This transcendent view down the Rhine River from the hillside vineyards near Oberwesel, Germany, is a masterpiece by one of the great icons of British art, J. M.W. Turner. Executed in Turner's signature medium of watercolor, it encapsulates all the most admired qualities of the artist's works in that demanding technique. With its dazzling combination of light, color, and atmosphere, this piece not only marks the pinnacle of Turner's career as an artist but also bears eloquent witness to his stature as a supremely gifted and innovative watercolorist.
Turner traveled widely over the course of his career, both in England and abroad, filling sketchbooks with rapid pencil studies that later served as the inspiration for his watercolors. This view of Oberwesel, for example, was the direct result of a trip he made along the Rhine in 1839. Topographical accuracy was not his first concern here, for he repositioned such significant local monuments as the white Ochsturm (Ox Tower) at left and the Schönburg Castle in the middle distance at right to improve the composition, framing the sun-glazed view down the river in a manner intended to evoke the grand classical landscapes of Claude Lorrain (1604/1605–1682). Turner's transcription of nature is firmly rooted in reality, but his inimitable combination of radiant light and vaporous color imbues his vision of the river and the surrounding hills with an extraordinary sense of spirituality and cosmic grandeur. Enhancing that quality is the contrastingly more detailed and down-to-earth handling of the foreground, which is animated with figures and objects that could hardly be more ordinary. Even in those more mundane passages, however, Turner's handling is very fine; particularly beautiful is his deft use of scratching out to indicate the grapevines trailing down the hill at right.

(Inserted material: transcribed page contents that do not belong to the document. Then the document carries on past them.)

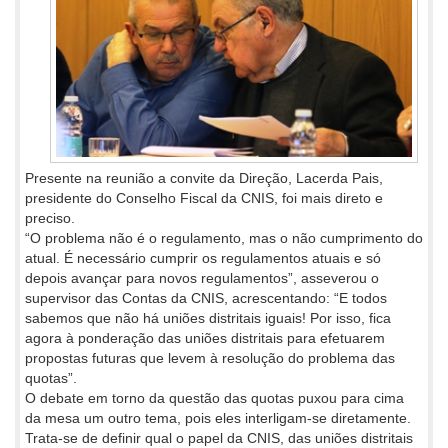
Presente na reunião a convite da Direção, Lacerda Pais,
presidente do Conselho Fiscal da CNIS, foi mais direto e
preciso.
“O problema não é o regulamento, mas o não cumprimento do
atual. É necessário cumprir os regulamentos atuais e só
depois avançar para novos regulamentos”, asseverou o
supervisor das Contas da CNIS, acrescentando: “E todos
sabemos que não há uniões distritais iguais! Por isso, fica
agora à ponderação das uniões distritais para efetuarem
propostas futuras que levem à resolução do problema das
quotas”.
O debate em torno da questão das quotas puxou para cima
da mesa um outro tema, pois eles interligam-se diretamente.
Trata-se de definir qual o papel da CNIS, das uniões distritais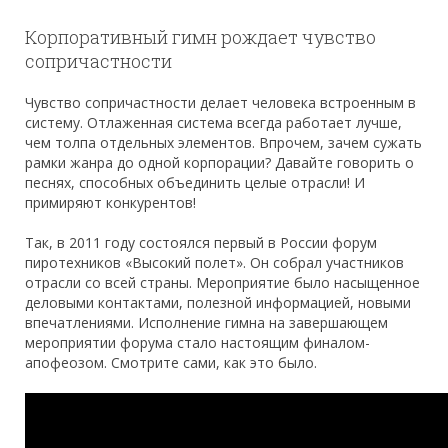
Корпоративный гимн рождает чувство
сопричастности
Чувство сопричастности делает человека встроенным в
систему. Отлаженная система всегда работает лучше,
чем толпа отдельных элементов. Впрочем, зачем сужать
рамки жанра до одной корпорации? Давайте говорить о
песнях, способных объединить целые отрасли! И
примиряют конкурентов!
Так, в 2011 году состоялся первый в России форум
пиротехников «Высокий полет». Он собрал участников
отрасли со всей страны. Мероприятие было насыщенное
деловыми контактами, полезной информацией, новыми
впечатлениями. Исполнение гимна на завершающем
мероприятии форума стало настоящим финалом-
апофеозом. Смотрите сами, как это было.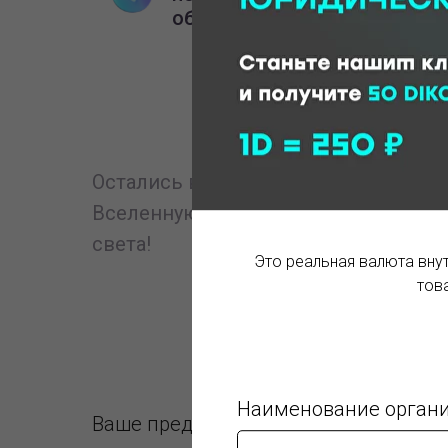
обслуживание.
Остались вопросы? Направляйте за
Вселенную и получайте ответ со ск
света!
Это реальная валюта вну
това
Наименование орган
Ваше предприятие будет полностью 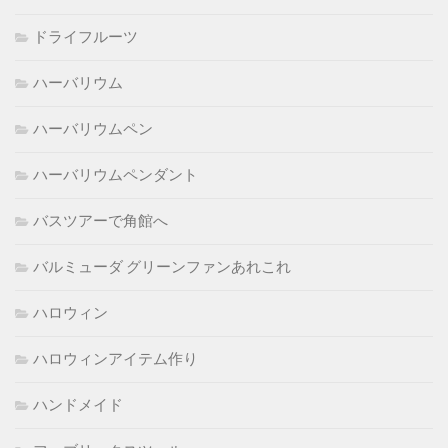
ドライフルーツ
ハーバリウム
ハーバリウムペン
ハーバリウムペンダント
バスツアーで角館へ
バルミューダ グリーンファンあれこれ
ハロウィン
ハロウィンアイテム作り
ハンドメイド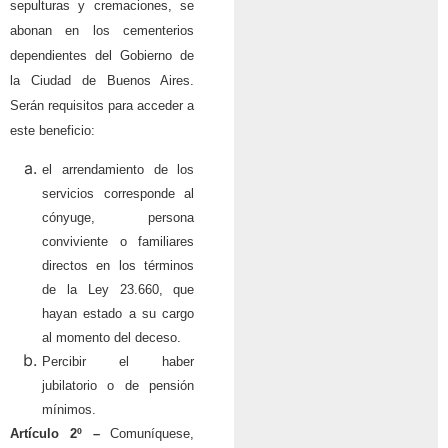
sepulturas y cremaciones, se
abonan en los cementerios
dependientes del Gobierno de
la Ciudad de Buenos Aires.
Serán requisitos para acceder a
este beneficio:
el arrendamiento de los
servicios corresponde al
cónyuge, persona
conviviente o familiares
directos en los términos
de la Ley 23.660, que
hayan estado a su cargo
al momento del deceso.
Percibir el haber
jubilatorio o de pensión
mínimos.
Artículo 2º –
Comuníquese,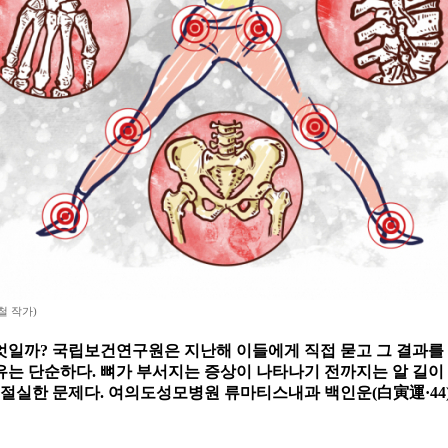
철 작가)
엇일까? 국립보건연구원은 지난해 이들에게 직접 묻고 그 결과를
는 단순하다. 뼈가 부서지는 증상이 나타나기 전까지는 알 길이 없
 절실한 문제다. 여의도성모병원 류마티스내과 백인운(白寅運·44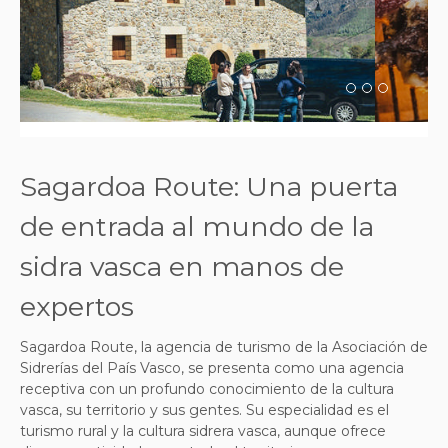
Previous
Next
Sagardoa Route: Una puerta
de entrada al mundo de la
sidra vasca en manos de
expertos
Sagardoa Route, la agencia de turismo de la Asociación de
Sidrerías del País Vasco, se presenta como una agencia
receptiva con un profundo conocimiento de la cultura
vasca, su territorio y sus gentes. Su especialidad es el
turismo rural y la cultura sidrera vasca, aunque ofrece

From his many journeys and his extensive reading, Turner was steeped in historical and literary knowledge about the places he visited and drew. He must have been well aware, for example, that in 1813 field marshal Blücher led his Prussian troops across the Rhine below Oberwesel—at the distant spot that lies exactly in the center of Turner's composition—to drive Napoleon's army out of the Rhineland. That is one reason the artist may have chosen to populate the foreground of his composition with laborers and their families resting in the midday sun, thus contrasting their present tranquil existence with the ravages of war in the past. Turner also undoubtedly knew Lord Byron's many verses in praise of the Rhine in Canto III of Childe Harold's Pilgrimage, and it has been suggested that he was specifically inspired by verse 46 to include nursing mothers and babes-in-arms among the foreground figures: "Maternal Nature! For who teems like thee, / Thus on the banks of thy majestic Rhine?